Espanha

PSOE e Unidas Podemos assinam pré-acordo para Governo "progressista"

PSOE e Unidas Podemos assinam pré-acordo para Governo "progressista"

Pedro Sánchez, do PSOE, e Pablo Iglesias, do Unidas Podemos, assinaram, em Madrid, um pré-acordo para a formação de um Governo de coligação "progressista".

"Os espanhóis falaram e cabe aos partidos responder à sua vontade", disse Pedro Sánchez depois de assinar o documento, enquanto Pablo Iglesias realçou a honra que constitui para a sua formação fazer parte do Governo.

Os dois líderes afirmaram que agora vão tentar obter o apoio de outros partidos no parlamento necessário à obtenção de uma maioria parlamentar que garanta a investidura do futuro executivo.

PSOE e Unidas Podemos somam 155 deputados num total de 350 e o novo primeiro-ministro, para ser investido à primeira volta, necessita do apoio de metade, 175, ou numa segunda volta apenas da maioria simples.

O líder do PSOE, que também é o primeiro-ministro em funções, garantiu que o seu desejo é que o pré-acordo seja o início de um pacto "por quatro anos", um acordo legislativo para um Executivo "estável".

"Vai ser um Governo profundamente progressista", sublinhou Sánchez.

Pablo Iglesias afirmou que agora não é o momento para fazer "críticas", uma alusão à falta de acordo depois das eleições anteriores que agora foram repetidas, e pediu calma, enquanto se está a tentar assegurar os apoios necessários para que esse executivo "progressista" seja constituído.

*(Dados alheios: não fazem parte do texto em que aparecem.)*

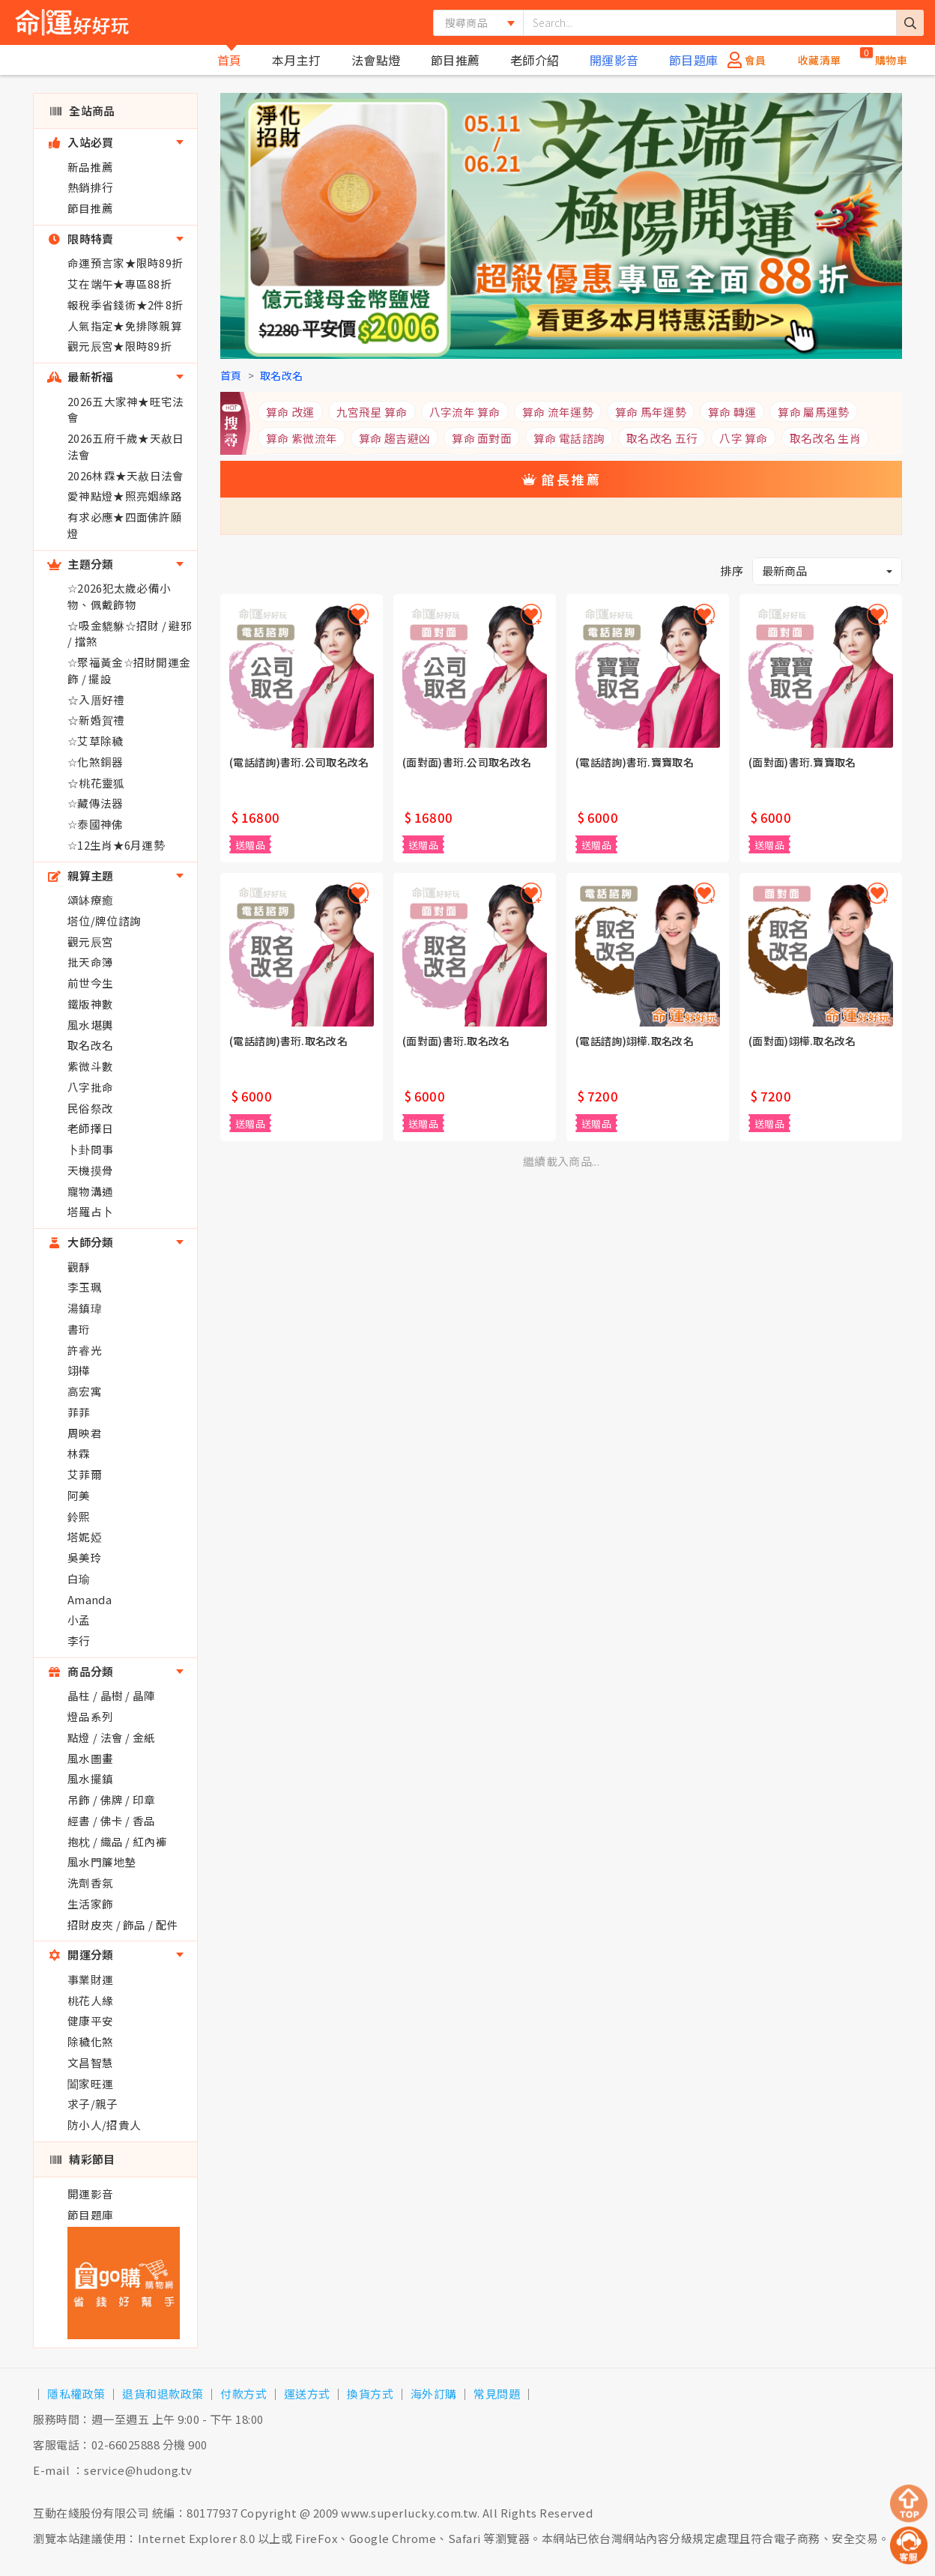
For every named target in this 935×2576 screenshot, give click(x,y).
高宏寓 (84, 1391)
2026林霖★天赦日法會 (125, 475)
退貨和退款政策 (163, 2393)
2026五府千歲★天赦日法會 (125, 446)
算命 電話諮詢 (569, 438)
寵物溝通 (90, 1191)
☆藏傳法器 (95, 803)
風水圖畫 (90, 1758)
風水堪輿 (90, 1024)
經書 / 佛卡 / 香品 (111, 1820)
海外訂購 (434, 2393)
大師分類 (80, 1242)
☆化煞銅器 (95, 762)
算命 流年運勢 (557, 412)
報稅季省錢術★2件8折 (125, 304)
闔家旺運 (90, 2083)
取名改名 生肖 (825, 438)
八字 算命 (743, 438)
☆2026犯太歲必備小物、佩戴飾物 (119, 596)
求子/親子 (92, 2103)
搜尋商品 (466, 22)
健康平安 (90, 2020)
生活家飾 (90, 1903)
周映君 (84, 1433)
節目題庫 (693, 60)
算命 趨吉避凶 (394, 438)
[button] (827, 571)
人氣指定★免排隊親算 (124, 325)
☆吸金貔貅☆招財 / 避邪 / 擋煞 (129, 633)
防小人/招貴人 (104, 2124)
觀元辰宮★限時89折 (119, 346)
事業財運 (90, 1979)
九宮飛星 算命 (372, 412)
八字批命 (90, 1087)
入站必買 (80, 142)
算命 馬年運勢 (650, 412)
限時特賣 (80, 239)
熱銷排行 (90, 187)
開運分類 (80, 1954)
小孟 (79, 1619)
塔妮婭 (84, 1536)
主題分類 (80, 564)
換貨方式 (370, 2393)
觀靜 (79, 1267)
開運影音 (614, 60)
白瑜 (79, 1578)
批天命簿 (90, 962)
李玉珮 (84, 1287)
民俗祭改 (90, 1108)
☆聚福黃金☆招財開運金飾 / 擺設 (128, 670)
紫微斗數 (90, 1066)
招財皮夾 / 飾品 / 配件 (122, 1924)
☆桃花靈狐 (96, 782)
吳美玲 (84, 1557)
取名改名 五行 (662, 438)
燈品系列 (90, 1716)
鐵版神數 (90, 1004)
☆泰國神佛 (95, 824)
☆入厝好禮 (96, 699)
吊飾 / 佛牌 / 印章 (111, 1799)
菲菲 (79, 1412)
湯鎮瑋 (84, 1308)
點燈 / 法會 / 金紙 (111, 1737)
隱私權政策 (76, 2393)
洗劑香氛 (90, 1882)
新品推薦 (90, 167)
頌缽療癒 (90, 899)
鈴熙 (79, 1516)
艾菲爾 (84, 1474)
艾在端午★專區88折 (119, 283)
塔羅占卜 (90, 1211)
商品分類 (80, 1671)
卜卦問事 (90, 1149)
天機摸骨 (90, 1170)
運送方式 (307, 2393)
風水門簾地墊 (101, 1861)
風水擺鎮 (90, 1778)
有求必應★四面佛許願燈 (124, 525)
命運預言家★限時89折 (125, 262)
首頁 (229, 60)
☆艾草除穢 (95, 741)
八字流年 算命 (464, 412)
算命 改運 (290, 412)
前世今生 (90, 983)
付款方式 (243, 2393)
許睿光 (84, 1350)
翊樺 (79, 1370)
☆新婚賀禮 (96, 720)
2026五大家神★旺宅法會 (125, 409)
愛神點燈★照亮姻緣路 (124, 496)
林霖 (79, 1453)
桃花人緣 (90, 2000)
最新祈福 (80, 376)
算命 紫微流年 (301, 438)
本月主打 (296, 60)
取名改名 (90, 1045)
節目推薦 (455, 60)
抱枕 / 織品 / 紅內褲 (117, 1841)
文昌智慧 (90, 2062)
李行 (79, 1640)
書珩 (79, 1329)
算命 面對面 (482, 438)
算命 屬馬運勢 (813, 412)
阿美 (79, 1495)
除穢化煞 (90, 2041)
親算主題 (80, 875)
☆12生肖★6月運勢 (116, 845)
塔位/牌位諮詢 (104, 920)
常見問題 (496, 2393)
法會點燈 (376, 60)
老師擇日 (90, 1128)
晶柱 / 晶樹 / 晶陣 (111, 1695)
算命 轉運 (732, 412)
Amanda (89, 1599)
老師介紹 (535, 60)
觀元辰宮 (90, 941)
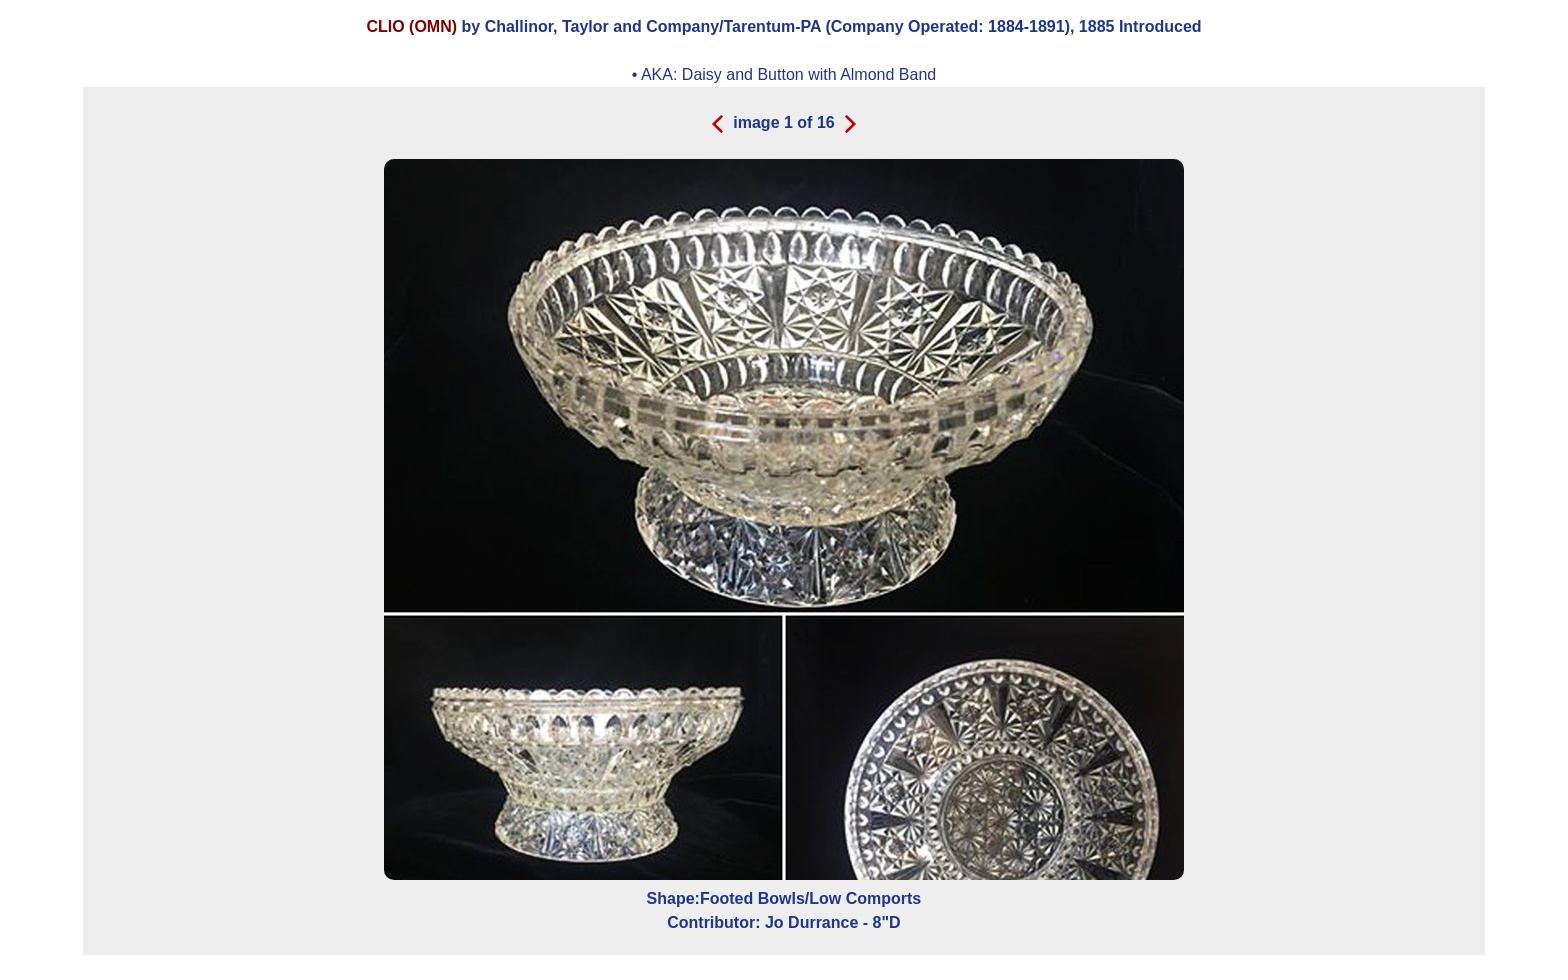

Segundo fontes dos dois partidos, o acordo, que prevê a continuação de Pedro Sánchez como presidente do governo, terá Pablo Iglésias como vice-presidente, embora a distribuição de nomes e lugares só venha a ser decidida definitivamente depois de aprovado um programa do governo.

O pré-acordo assinado contém apenas um programa de base com dez linhas de ação principais, que incluem uma melhoria do emprego; a proteção dos sistemas de saúde, de educação e das pensões; a garantia do direito à habitação; a luta contra as alterações climáticas; a igualdade das mulheres e o alargamento dos direitos sociais.

O acordo foi desta vez assinado em menos de 48 horas depois das eleições de domingo que foram a repetição de outras realizadas em abril e após as quais os dois partidos não conseguiram chegar a acordo.

O PSOE ganhou as eleições legislativas de domingo, mas sem maioria absoluta e mais fraco que anteriormente.

Na consulta eleitoral de 10 de novembro, o PSOE teve 28,0% dos votos (120 deputados), seguidos pelo PP com 20,8% (88), o Vox com 15,1% (52), o Unidas Podemos com 12,8% (35), o Cidadãos com 6,8% (10).